Among other things, the Court states that it “simply cannot comprehend the assertion by the Court of Appeals that this case did not involve ‘needless suffering’”:
The jury saw autopsy photographs showing Steacy McConnell’s mangled head, her skull crushed by 15 to 20 blows from a steel dumbbell bar the jury found to have been wielded by Belmontes. McConnell’s corpse showed numerous “defensive bruises and contusions on [her] hands, arms, and feet,” which “plainly evidenced a desperate struggle for life at [Belmontes’] hands.” Belmontes left McConnell to die, but officers found her still fighting for her life before ultimately succumbing to the injuries caused by the blows from Belmontes. The jury also heard that this savage murder was committed solely to prevent interference with a burglary that netted Belmontes $100 he used to buy beer and drugs for the night. McConnell suffered, and it was clearly needless.

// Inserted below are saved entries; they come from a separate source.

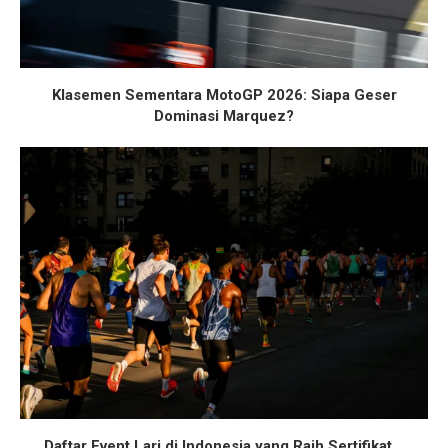
Klasemen Sementara MotoGP 2026: Siapa Geser
Dominasi Marquez?
Daftar Event Lari di Indonesia yang Raih Sertifikat...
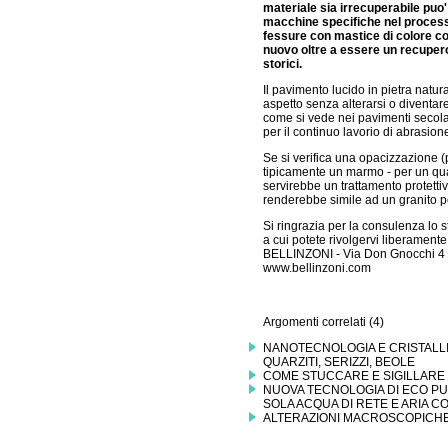
materiale sia irrecuperabile puo'
macchine specifiche nel processo
fessure con mastice di colore co
nuovo oltre a essere un recupero 
storici.
Il pavimento lucido in pietra natur
aspetto senza alterarsi o diventar
come si vede nei pavimenti secola
per il continuo lavorio di abrasione
Se si verifica una opacizzazione (pe
tipicamente un marmo - per un qua
servirebbe un trattamento protettiv
renderebbe simile ad un granito p
Si ringrazia per la consulenza lo s
a cui potete rivolgervi liberamente
BELLINZONI - Via Don Gnocchi 4
www.bellinzoni.com
Argomenti correlati (4)
NANOTECNOLOGIA E CRISTALLIZ
QUARZITI, SERIZZI, BEOLE
COME STUCCARE E SIGILLARE 
NUOVA TECNOLOGIA DI ECO PUL
SOLA ACQUA DI RETE E ARIA 
ALTERAZIONI MACROSCOPICHE 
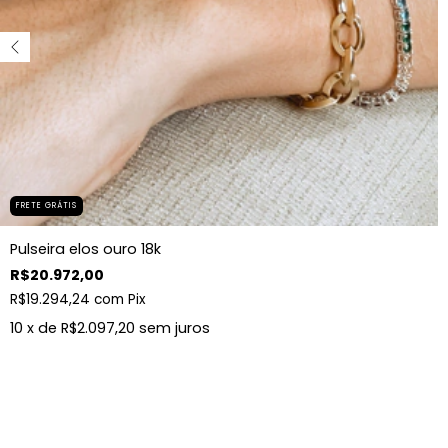
FRETE GRÁTIS
Pulseira elos ouro 18k
R$20.972,00
R$19.294,24
com
Pix
10
x de
R$2.097,20
sem juros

The Court also notes that the Ninth Circuit majority, in addressing for the first time the murderer’s claim of ineffective assistance of counsel, suddenly “changed its view of the evidence.” Mitigation evidence that it had, in an earlier phase of the litigation, called “substantial” somehow became “cursory” and “insubstantial.” Whereas Reinhardt had concluded that “[t]here can be little doubt” that counsel’s performance “was prejudicial,” the Supreme Court labels “fanciful” the notion that any prejudice resulted.
2017—In a divided panel ruling (in United States v. United States District Court), the Ninth Circuit denies the federal government’s request to block an order of the district court that requires it to provide a broad array of documents relating to its decision to rescind the Deferred Action for Childhood Arrivals (DACA) policy. The majority opinion is co-authored by Judge Kim McLane Wardlaw and Judge Ronald M. Gould (each appointed by President Clinton).
In dissent, Judge Paul J. Watford (appointed by President Obama) objects that the district court’s order improperly “sweeps far beyond materials related to the sole reason given for rescinding DACA” and includes “materials [that] are deliberative in character,” possibly including communications with “high-level officials in the White House,” and thus raises “sensitive separation-of-powers concerns” that justify granting the government’s request.
One month later, a unanimous Supreme Court will vacate the Ninth Circuit’s order and will direct the district court that it “may not compel the Government to disclose any document that the Government believes is privileged without first providing the Government with the opportunity to argue the issue.”